This little book is part of the penguin series: “Great Food”.
Mary Frances Kennedy Fisher like Julia Child had a similar life changing experience when she spend a great deal of time in France in the late 1920s.
Perhaps unlike Child she is less known outside the U.S. although she made the first translation to English of The Physiology of Taste by Brillat-Savarin.
But her prolific career as a food writer inspired many people to approach the topics of food and travel with a fresh and candid view, which ironically was completely opposite to the state of the American economy after the Great Depression.
In a very Fitzgeraldesque fashion she doesn’t hold back any provocative adjective, every indulgent dish, exotic drink with such naturality and lightness that even the mention of a humble egg seems voluptuous and decadent.
I can understand the fascination that her writings provoked in the otherwise undermined American morale, she writes as she talks and she only talks about her sunny kissed care-free world, with champagne, Provençal landscapes, Mediterranean villas and endless soirées with gracious, beautiful people.
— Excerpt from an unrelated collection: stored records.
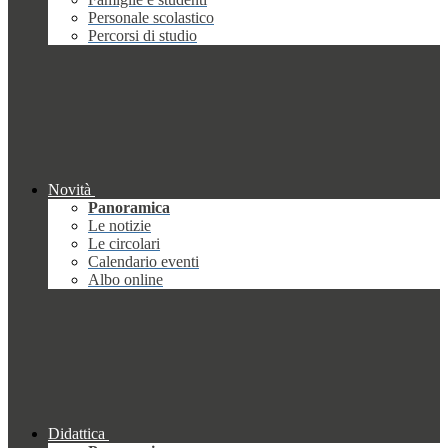
Personale scolastico
Percorsi di studio
Novità
Panoramica
Le notizie
Le circolari
Calendario eventi
Albo online
Didattica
It encapsulates the idealized world of “the 10%”.
But she’s not vulgar, pedantic or patronizing, she is indeed well read, traveled, sharp but classy, funny but smart, loud but delightful.
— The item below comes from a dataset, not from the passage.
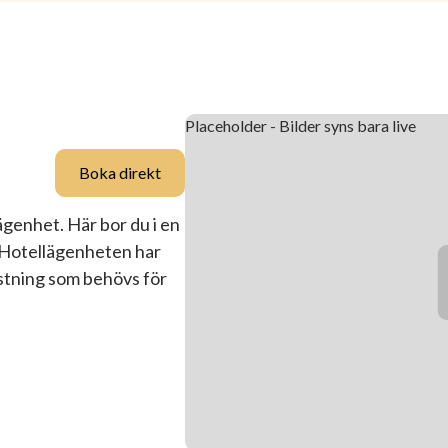
Boka direkt
ägenhet. Här bor du i en
. Hotellägenheten har
ustning som behövs för
.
A young Mrs Dalloway who’s only fault is having been born privileged and can’t help herself but to enjoy it.
Here’s a good quote for you: “I myself would like to be able to eat that much of something I really delight in, and I can recognize overtones of envy in the way lesser mortals so easily damned Bradey as a glutton, even in these days of excess when he flourished”.
In just 11 short stories Fisher takes us with her to the market to buy peas and strawberries, she animatedly talks about the formidable strength of French ants and ends up reminding us that after a good glass of wine… one should have another.